◆ YOUR GOAL
Each record needs to be retyped exactly, though its pictures should not appear.

(DATA FOR THE TASK Opens)

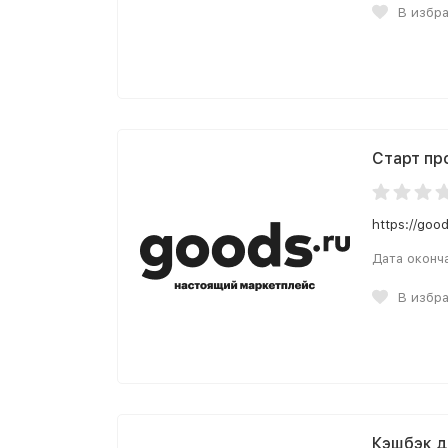
В избр
Старт про
https://good
Дата оконч
В избр
Кэшбэк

(DATA FOR THE TASK Closes)

◆ EXPECTED ANSWER
В избр
Старт про
https://good
Дата оконч
В избр
Кэшбэк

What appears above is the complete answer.